Assignment:
Look through the data below for the line with "定电压±800千伏，额定容量800万千瓦。" and the line with "como el tipo", then transcribe exactly from the first through the second, leaving out all pictures.

··········

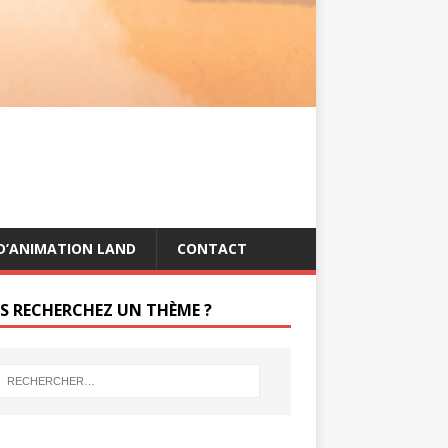
s
g
t
e
r
D’ANIMATION LAND
CONTACT
S RECHERCHEZ UN THÈME ?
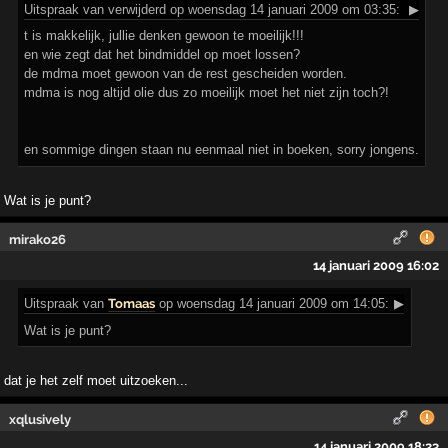
Uitspraak
van verwijderd op woensdag 14 januari 2009 om 03:35:
▶
t is makkelijk, jullie denken gewoon te moeilijk!!!
en wie zegt dat het bindmiddel op moet lossen?
de mdma moet gewoon van de rest gescheiden worden.
mdma is nog altijd olie dus zo moeilijk moet het niet zijn toch?!
en sommige dingen staan nu eenmaal niet in boeken, sorry jongens.
Wat is je punt?
mirako26
14 januari 2009 16:02
Uitspraak
van
Tomaas
op woensdag 14 januari 2009 om 14:05:
▶
Wat is je punt?
dat je het zelf moet uitzoeken...
xqlusively
14 januari 2009 18:23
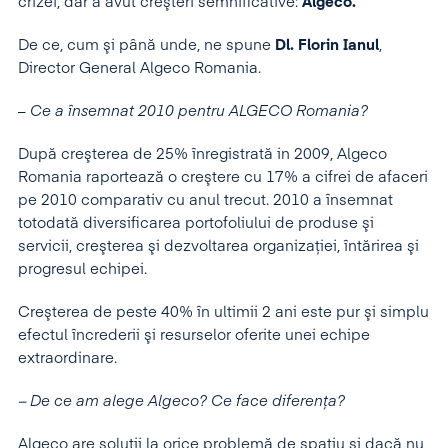
crizei, dar a avut creşteri semnificative:
Algeco.
De ce, cum şi până unde, ne spune
Dl. Florin Ianul
,
Director General Algeco Romania.
–
Ce a însemnat 2010 pentru ALGECO Romania?
După creşterea de 25% înregistrată in 2009, Algeco
Romania raportează o creştere cu 17% a cifrei de afaceri
pe 2010 comparativ cu anul trecut. 2010 a însemnat
totodată diversificarea portofoliului de produse şi
servicii, creşterea şi dezvoltarea organizaţiei, întărirea şi
progresul echipei.
Creşterea de peste 40% în ultimii 2 ani este pur şi simplu
efectul încrederii şi resurselor oferite unei echipe
extraordinare.
–
De ce am alege Algeco? Ce face diferenţa?
Algeco are soluţii la orice problemă de spaţiu si dacă nu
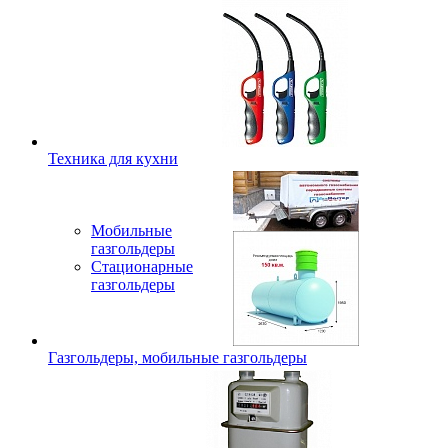
Техника для кухни
Мобильные
газгольдеры
Стационарные
газгольдеры
Газгольдеры, мобильные газгольдеры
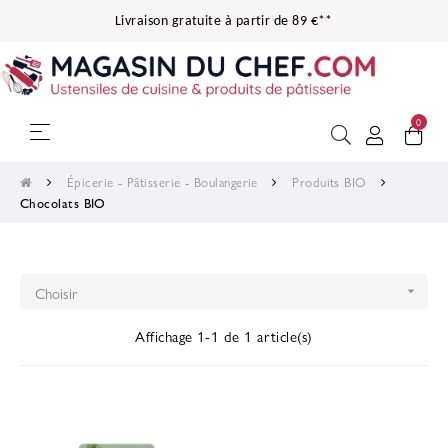
Livraison gratuite à partir de 89 €**
0
Basculer
☰
la
navigation
Épicerie - Pâtisserie - Boulangerie
Produits BIO
Chocolats BIO
Choisir

Affichage 1-1 de 1 article(s)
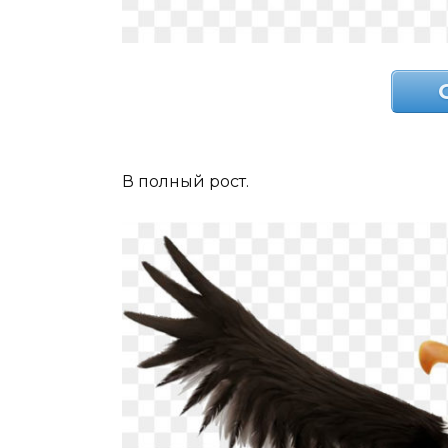
В полный рост.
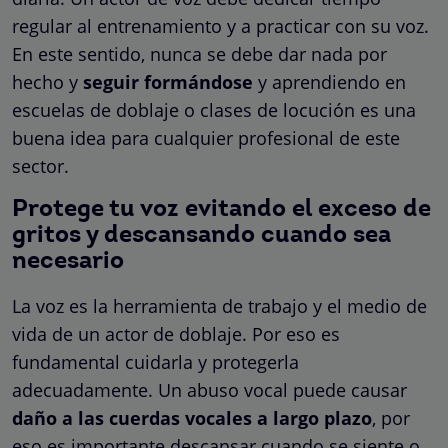
regular al entrenamiento y a practicar con su voz.
En este sentido, nunca se debe dar nada por
hecho y
seguir formándose
y aprendiendo en
escuelas de doblaje o clases de locución es una
buena idea para cualquier profesional de este
sector.
Protege tu voz evitando el exceso de
gritos y descansando cuando sea
necesario
La voz es la herramienta de trabajo y el medio de
vida de un actor de doblaje. Por eso es
fundamental cuidarla y protegerla
adecuadamente. Un abuso vocal puede causar
daño a las cuerdas vocales a largo plazo
, por
eso es importante descansar cuando se siente o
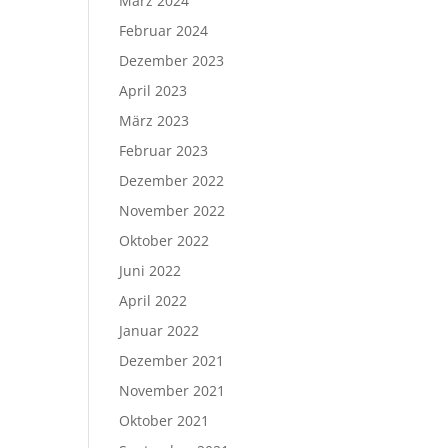
März 2024
Februar 2024
Dezember 2023
April 2023
März 2023
Februar 2023
Dezember 2022
November 2022
Oktober 2022
Juni 2022
April 2022
Januar 2022
Dezember 2021
November 2021
Oktober 2021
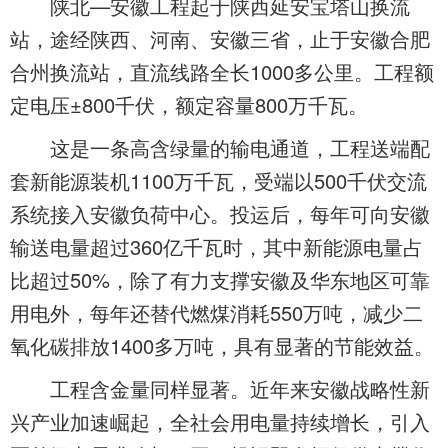
陕北—安徽工程起于陕西延安宝塔山换流
站，途经陕西、河南、安徽三省，止于安徽合肥
合州换流站，直流线路全长1000多公里。工程额
定电压±800千伏，额定容量800万千瓦。
这是一条高含绿量的输电通道，工程送端配
套新能源装机1100万千瓦，受端以500千伏交流
系统接入安徽负荷中心。投运后，每年可向安徽
输送电量超过360亿千瓦时，其中新能源电量占
比超过50%，除了有力支撑安徽及华东地区可靠
用电外，每年还替代燃煤消耗550万吨，减少二
氧化碳排放1400多万吨，具有显著的节能效益。
工程含金量同样显著。近年来安徽战略性新
兴产业加速崛起，全社会用电量持续增长，引入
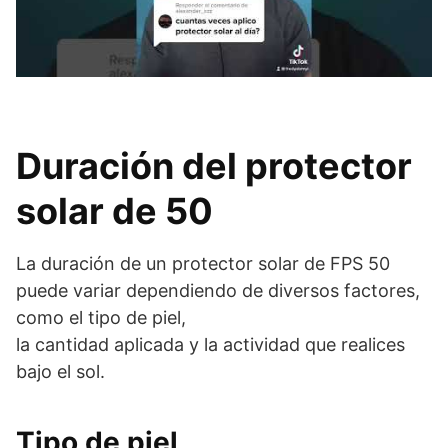
Duración del protector
solar de 50
La duración de un protector solar de FPS 50
puede variar dependiendo de diversos factores,
como el tipo de piel,
la cantidad aplicada y la actividad que realices
bajo el sol.
Tipo de piel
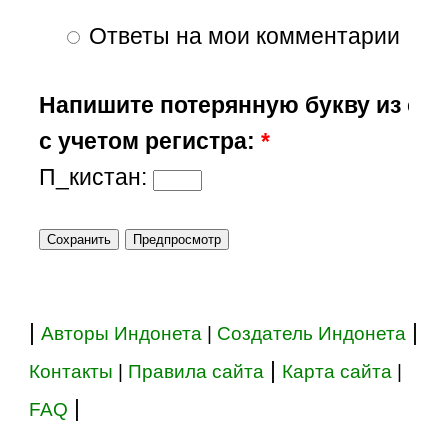
Ответы на мои комментарии
Напишите потерянную букву из сл
с учетом регистра:
*
П_кистан:
|
|
Авторы Индонета
|
Создатель Индонета
|
Контакты
|
Правила сайта
Карта сайта
|
|
FAQ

··········

Written solution:
定电压±800千伏，额定容量800万千瓦。
这是一条高含绿量的输电通道，工程送端配
套新能源装机1100万千瓦，受端以500千伏交流
系统接入安徽负荷中心。投运后，每年可向安徽
输送电量超过360亿千瓦时，其中新能源电量占
比超过50%，除了有力支撑安徽及华东地区可靠
用电外，每年还替代燃煤消耗550万吨，减少二
氧化碳排放1400多万吨，具有显著的节能效益。
工程含金量同样显著。近年来安徽战略性新
兴产业加速崛起，全社会用电量持续增长，引入
Duración del protector
solar de 50
La duración de un protector solar de FPS 50
puede variar dependiendo de diversos factores,
como el tipo de piel,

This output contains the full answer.